Title: Fine-grained Error Analysis in Machine Translation 

Abstract:

The introduction of neural networks has led to gains in performance in a variety of tasks. Recently, systems such as the ChatGPT language model, and the DALL-E image generation system, have exhibited impressive performance which has attracted a lot of attention. However, these systems have also been shown to have flaws; for example, ChatGPT struggles to generate text which is factually correct or do basic math problems. Similarly, DALL-E has shown difficulties in generating details, such as human faces and human hands. These facts demonstrate that although the performance of neural networks has greatly increased, there are still some flaws which remain. Furthermore, this shows that the boundary between what neural networks can and cannot do is unclear. It is therefore important to develop methods of evaluation which focus on the details of neural network performance. I argue that such new methods of evaluation are especially needed for neural machine translation systems.

Machine translation systems are traditionally evaluated in one of two ways: 1) with subjective numerical scores assigned by human evaluators, or 2) with programmatic metrics designed to approximate human ratings. Both methods are one-dimensional quantifications of translation quality, which are not designed to determine which linguistic phenomena a translation system can or cannot translate. Recently, an approach which I call “fine-grained error analysis” has been increasing in popularity in machine translation research. Rather than measuring general translation quality, fine-grained tests measure a translation system’s abilities with respect to specific phenomena, such as the translation of ambiguous vocabulary, idiomatic or multi-word expressions, ambiguous pronouns, verb inflections, and gender bias, among many other phenomena. Such tests have proven to be far more useful to elucidate the abilities and limits of machine translation systems, and have shown that there is still room for improvement.

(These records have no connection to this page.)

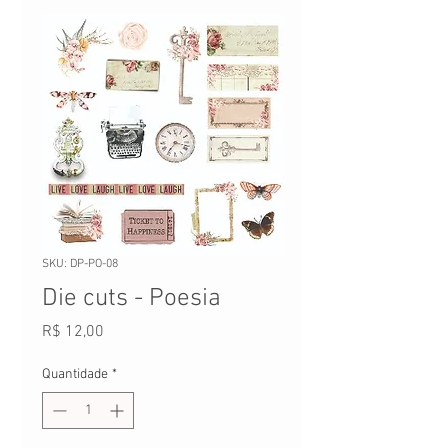
SKU: DP-PO-08
Die cuts - Poesia
Preço
R$ 12,00
Quantidade
*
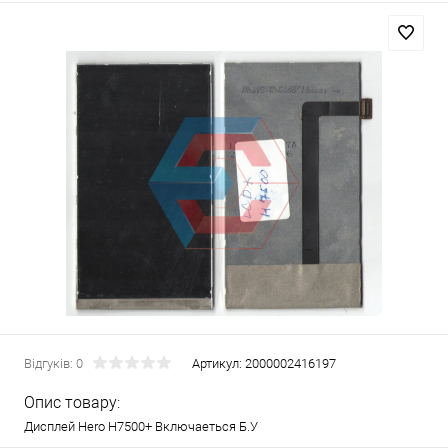
Відгуків: 0
Артикул:
2000002416197
Опис товару:
Дисплей Hero H7500+ Включаеться Б.У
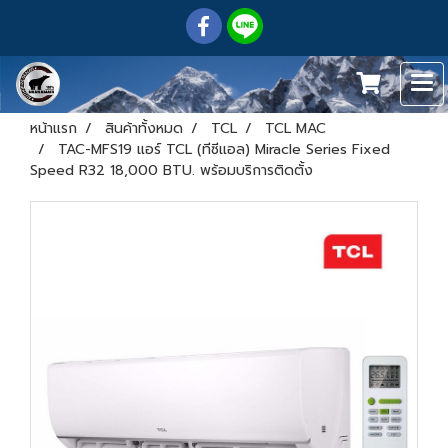
หน้าแรก
สินค้าทั้งหมด
TCL
TCL MAC
TAC-MFS19 แอร์ TCL (ทีซีแอล) Miracle Series Fixed
Speed R32 18,000 BTU. พร้อมบริการติดตั้ง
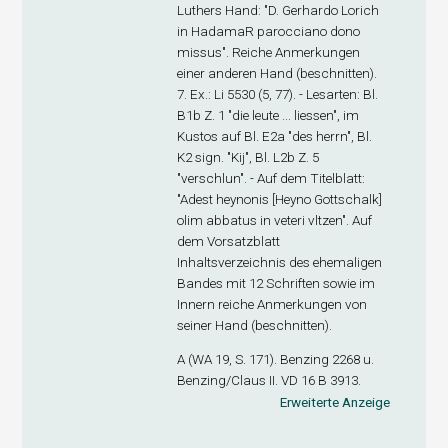
Luthers Hand: "D. Gerhardo Lorich
in HadamaR parocciano dono
missus". Reiche Anmerkungen
einer anderen Hand (beschnitten).
7. Ex
.: Li 5530 (5, 77). - Lesarten: Bl.
B1
b
Z. 1 "die leute ... liessen", im
Kustos auf Bl. E2
a
"des herrn", Bl.
K2 sign. "Kij", Bl. L2
b
Z. 5
"verschlun". - Auf dem Titelblatt:
"Adest heynonis [Heyno Gottschalk]
olim abbatus in veteri vltzen". Auf
dem Vorsatzblatt
Inhaltsverzeichnis des ehemaligen
Bandes mit 12 Schriften sowie im
Innern reiche Anmerkungen von
seiner Hand (beschnitten).
A (WA 19, S. 171). Benzing 2268 u.
Benzing/Claus II. VD 16 B 3913.
Erweiterte Anzeige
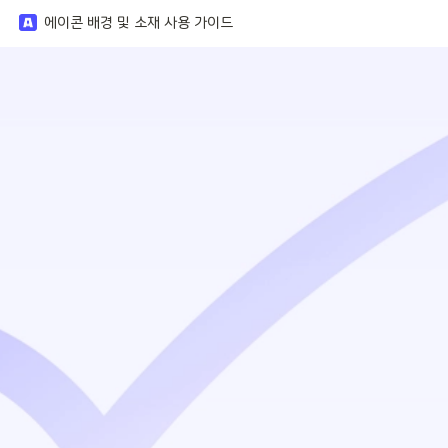
에이콘 배경 및 소재 사용 가이드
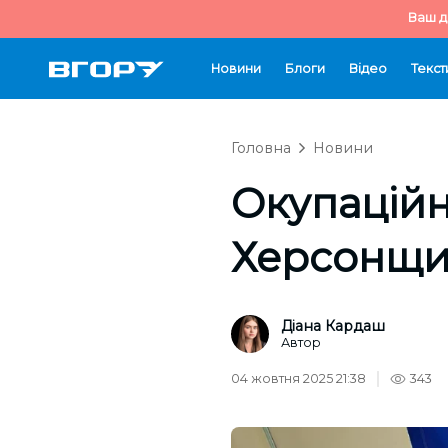
Ваш д
Новини
Блоги
Відео
Текст
Головна
Новини
Окупаційн
Херсонщин
Діана Кардаш
Автор
04 жовтня 2025 21:38
343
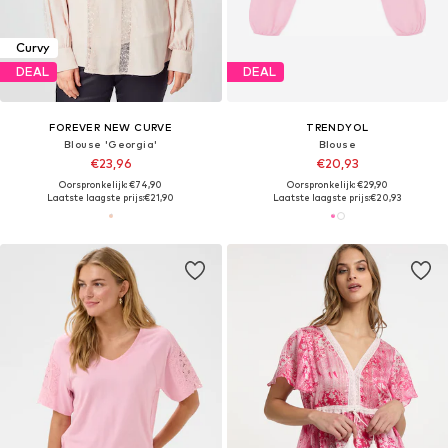
Curvy
DEAL
DEAL
FOREVER NEW CURVE
TRENDYOL
Blouse 'Georgia'
Blouse
€23,96
€20,93
Oorspronkelijk: €74,90
Oorspronkelijk: €29,90
Laatste laagste prijs:
€21,90
Laatste laagste prijs:
€20,93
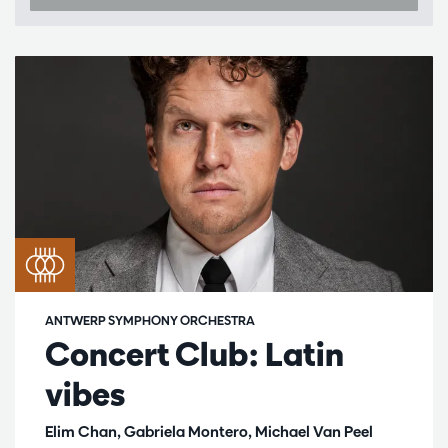
ANTWERP SYMPHONY ORCHESTRA
Concert Club: Latin
vibes
Elim Chan, Gabriela Montero, Michael Van Peel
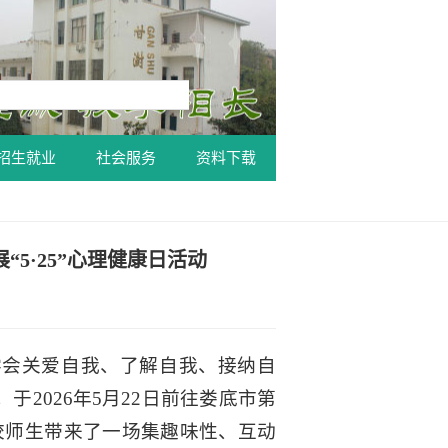
招生就业
社会服务
资料下载
5·25”心理健康日活动
年学会关爱自我、了解自我、接纳自
于2026年5月22日前往娄底市第
全校师生带来了一场集趣味性、互动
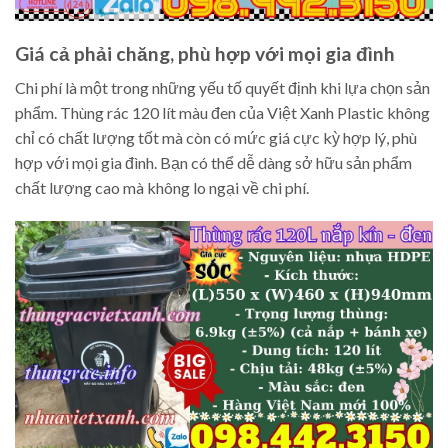
Giá cả phải chăng, phù hợp với mọi gia đình
Chi phí là một trong những yếu tố quyết định khi lựa chọn sản
phẩm. Thùng rác 120 lít màu đen của Việt Xanh Plastic không
chỉ có chất lượng tốt mà còn có mức giá cực kỳ hợp lý, phù
hợp với mọi gia đình. Bạn có thể dễ dàng sở hữu sản phẩm
chất lượng cao mà không lo ngại về chi phí.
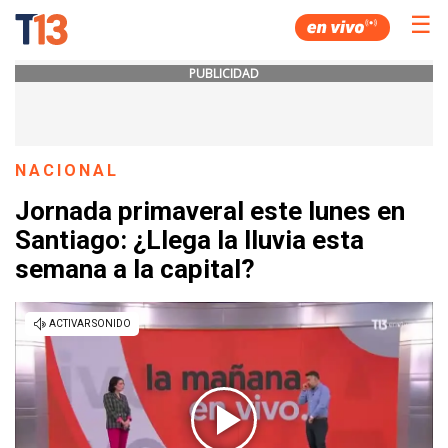
☰
PUBLICIDAD
NACIONAL
Jornada primaveral este lunes en
Santiago: ¿Llega la lluvia esta
semana a la capital?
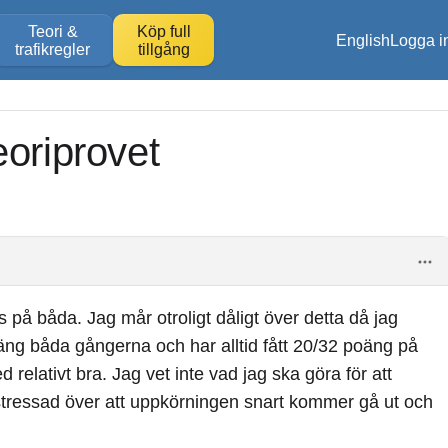
Teori &
Köp full
English
Logga i
trafikregler
tillgång
eoriprovet
s på båda. Jag mår otroligt dåligt över detta då jag
oäng båda gångerna och har alltid fått 20/32 poäng på
relativt bra. Jag vet inte vad jag ska göra för att
 stressad över att uppkörningen snart kommer gå ut och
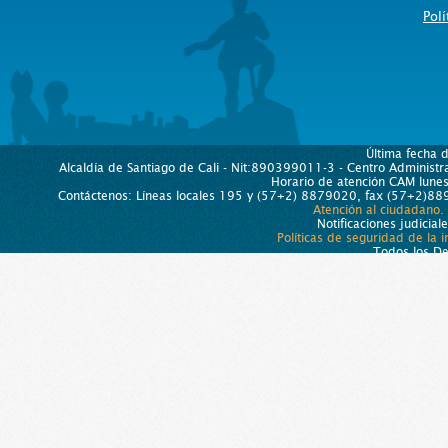
Polí
Última fecha 
Alcaldía de Santiago de Cali - Nit:890399011-3 - Centro Administra
Horario de atención CAM lun
Contáctenos: Líneas locales 195 y (57+2) 8879020, fax (57+2)889
Atención al ciudadano.
Notificaciones judicial
Políticas de seguridad de la 
Todos los D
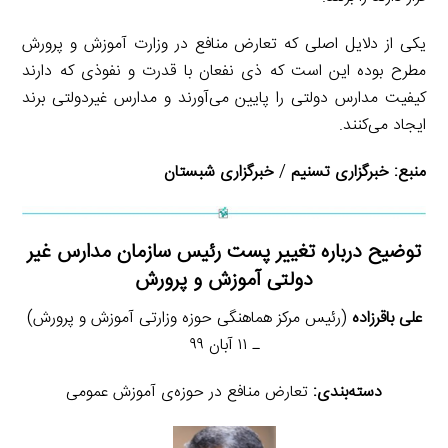
یکی از دلایل اصلی که تعارض منافع در وزارت آموزش و پرورش
مطرح بوده این است که ذی نفعان با قدرت و نفوذی که دارند
کیفیت مدارس دولتی را پایین می‌آورند و مدارس غیردولتی برند
ایجاد می‌کنند.
منبع:
خبرگزاری تسنیم
/
خبرگزاری شبستان
توضیح درباره تغییر پست رئیس سازمان مدارس غیر
دولتی آموزش و پرورش
علی باقرزاده
(رئیس مرکز هماهنگی حوزه وزارتی آموزش و پرورش)
ـ ۱۱ آبان ۹۹
دسته‌بندی:
تعارض منافع در حوزه‌ی آموزش عمومی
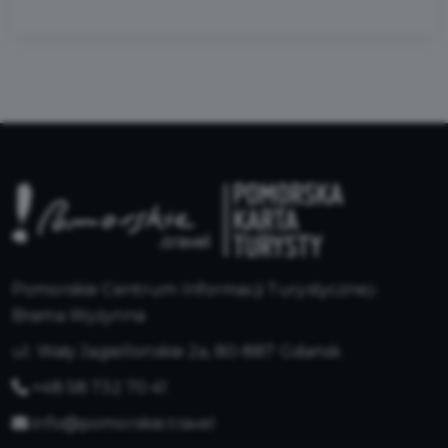
Pomorskie Centrum Informacji Turystycznej-
Brama Wyżynna
ul. Wały Jagiellońskie 2a, 80-887 Gdańsk
+48 58 732 70 41
info@pomorskie.travel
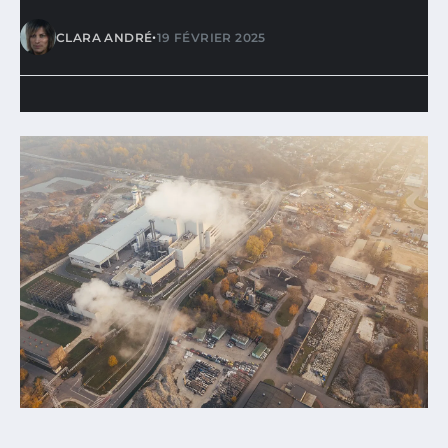
•
CLARA ANDRÉ
19 FÉVRIER 2025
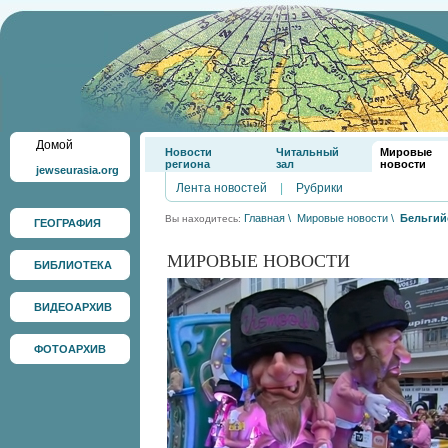
Домой
Новости
Читальный
Мировые
региона
зал
новости
jewseurasia.org
Лента новостей
|
Рубрики
Главная
\
Мировые новости
\
Бельгий
Вы находитесь:
ГЕОГРАФИЯ
МИРОВЫЕ НОВОСТИ
БИБЛИОТЕКА
ВИДЕОАРХИВ
ФОТОАРХИВ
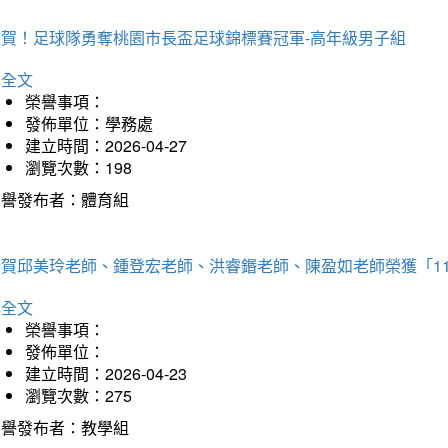
狂賀！足球隊勇奪桃園市長盃足球錦標賽冠軍-高年級男子組
詳全文
榮譽事項：
發佈單位：學務處
建立時間：2026-04-27
瀏覽次數：198
榮譽發布者：體育組
恭賀邱美玲老師、鍾登宏老師、洪睿鍲老師、陳盈如老師榮獲「1
詳全文
榮譽事項：
發佈單位：
建立時間：2026-04-23
瀏覽次數：275
榮譽發布者：教學組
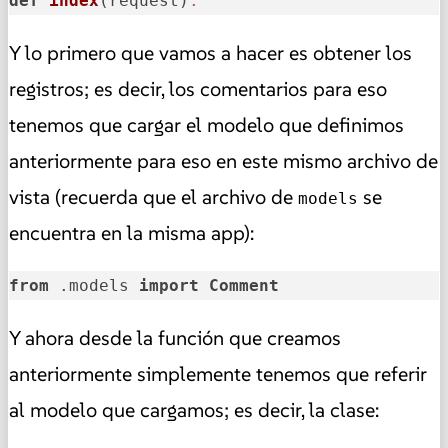
def
index
(
request
)
:
Y lo primero que vamos a hacer es obtener los
registros; es decir, los comentarios para eso
tenemos que cargar el modelo que definimos
anteriormente para eso en este mismo archivo de
vista (recuerda que el archivo de
se
models
encuentra en la misma app):
from
 .models 
import
Comment
Y ahora desde la función que creamos
anteriormente simplemente tenemos que referir
al modelo que cargamos; es decir, la clase:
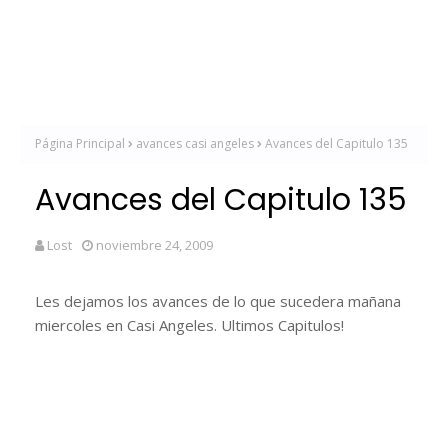
Página Principal
avances casi angeles
Avances del Capitulo 135
Avances del Capitulo 135
Lost
noviembre 24, 2009
Les dejamos los avances de lo que sucedera mañana
miercoles en Casi Angeles. Ultimos Capitulos!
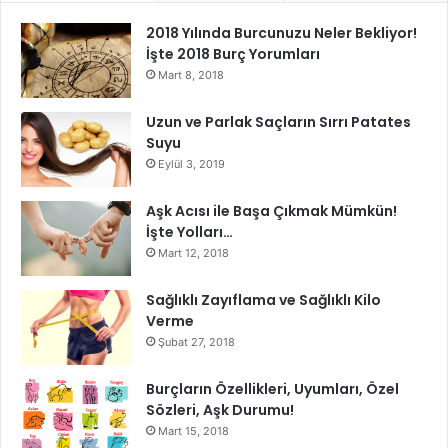
2018 Yılında Burcunuzu Neler Bekliyor!
İşte 2018 Burç Yorumları
Mart 8, 2018
Uzun ve Parlak Saçların Sırrı Patates
Suyu
Eylül 3, 2019
Aşk Acısı ile Başa Çıkmak Mümkün!
İşte Yolları…
Mart 12, 2018
Sağlıklı Zayıflama ve Sağlıklı Kilo
Verme
Şubat 27, 2018
Burçların Özellikleri, Uyumları, Özel
Sözleri, Aşk Durumu!
Mart 15, 2018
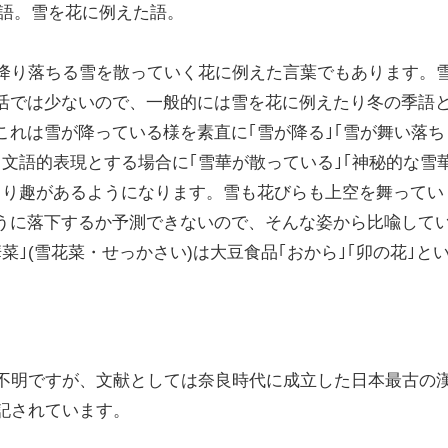
た語。雪を花に例えた語。
、降り落ちる雪を散っていく花に例えた言葉でもあります。
活では少ないので、一般的には雪を花に例えたり冬の季語
これは雪が降っている様を素直に｢雪が降る｣｢雪が舞い落ち
、文語的表現とする場合に｢雪華が散っている｣｢神秘的な雪
より趣があるようになります。雪も花びらも上空を舞ってい
うに落下するか予測できないので、そんな姿から比喩して
菜｣(雪花菜・せっかさい)は大豆食品｢おから｣｢卯の花｣と
ら不明ですが、文献としては奈良時代に成立した日本最古の
が記されています。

In this seminar, I will elaborate on my argument that evaluation in machine translation should primarily use fine-grained tests based on linguistic phenomena, instead of the traditional one-dimensional evaluation approaches. I will also discuss how to design fine-grained tests, namely the different methods of test sentence collection and test application. For these design decisions, I will discuss their advantages, disadvantages, and suitabilities to different linguistic phenomena. Finally, I will discuss to what extent fine-grained tests can be automated to reduce their cost without sacrificing their accuracy.